Hubert Piwowarczyk (PZL LEONARDO Avia Świdnik)
Hubert Piwiwarczyk w ostatnim meczu może nie zdobył na środku siatki, aż tak dużo punktów, bo tylko łącznie sześć, ale warto podkreslić jego 67% skuteczność w tym elemencie. Do tego przeciwnicy naprawdę nie radzili sobie z jego zagrywkami, o czym najlepiej świadczy fakt, że środkowy serwował aż 18 razy, popełniając zaledwie jeden błąd.
Przyjmujący
Kristaps Smits (Lechia Tomaszów Mazowiecki)

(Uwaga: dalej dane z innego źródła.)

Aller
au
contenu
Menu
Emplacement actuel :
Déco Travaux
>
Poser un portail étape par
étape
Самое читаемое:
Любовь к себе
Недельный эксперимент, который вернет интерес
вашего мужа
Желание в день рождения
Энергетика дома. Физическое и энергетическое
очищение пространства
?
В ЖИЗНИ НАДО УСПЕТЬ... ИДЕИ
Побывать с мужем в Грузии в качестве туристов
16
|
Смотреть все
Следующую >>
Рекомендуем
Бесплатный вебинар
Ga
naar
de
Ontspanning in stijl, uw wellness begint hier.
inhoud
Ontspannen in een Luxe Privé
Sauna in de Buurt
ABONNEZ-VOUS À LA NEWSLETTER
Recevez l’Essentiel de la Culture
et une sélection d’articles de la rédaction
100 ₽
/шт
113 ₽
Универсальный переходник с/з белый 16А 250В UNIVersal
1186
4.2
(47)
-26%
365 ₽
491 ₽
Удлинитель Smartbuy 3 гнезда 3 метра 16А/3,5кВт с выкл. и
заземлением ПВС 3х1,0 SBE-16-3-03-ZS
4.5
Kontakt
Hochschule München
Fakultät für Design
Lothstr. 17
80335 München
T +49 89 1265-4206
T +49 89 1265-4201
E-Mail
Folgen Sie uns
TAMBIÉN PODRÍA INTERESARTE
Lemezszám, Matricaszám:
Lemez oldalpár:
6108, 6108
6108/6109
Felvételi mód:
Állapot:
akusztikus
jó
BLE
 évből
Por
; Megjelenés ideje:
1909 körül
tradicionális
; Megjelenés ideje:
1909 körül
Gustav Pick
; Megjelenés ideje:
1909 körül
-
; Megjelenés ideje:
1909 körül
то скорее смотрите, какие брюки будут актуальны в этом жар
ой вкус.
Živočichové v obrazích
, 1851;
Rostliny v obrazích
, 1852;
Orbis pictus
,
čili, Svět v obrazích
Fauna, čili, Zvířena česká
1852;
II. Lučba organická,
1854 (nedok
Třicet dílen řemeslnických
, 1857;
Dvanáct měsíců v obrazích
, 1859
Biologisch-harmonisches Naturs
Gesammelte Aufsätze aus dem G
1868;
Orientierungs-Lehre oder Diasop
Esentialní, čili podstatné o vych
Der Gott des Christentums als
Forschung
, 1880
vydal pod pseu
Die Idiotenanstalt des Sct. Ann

Kristaps Smits bardzo dobrze zaadaptował się w nowej drużynie. To już kolejny bardzo dobry występ przyjmującego, który dba o utrzymanie wysokiego poziomu przyjęcia. Do tego jest bardzo skuteczny w ataku. W sobotnim meczu Smits zdobył dla Lechii 14 punktów i zanotował 52% skuteczność w ataku. Natomiast przyjęcie utrzymał na poziomie 60% pozytywnego i 20% perfekcyjnego.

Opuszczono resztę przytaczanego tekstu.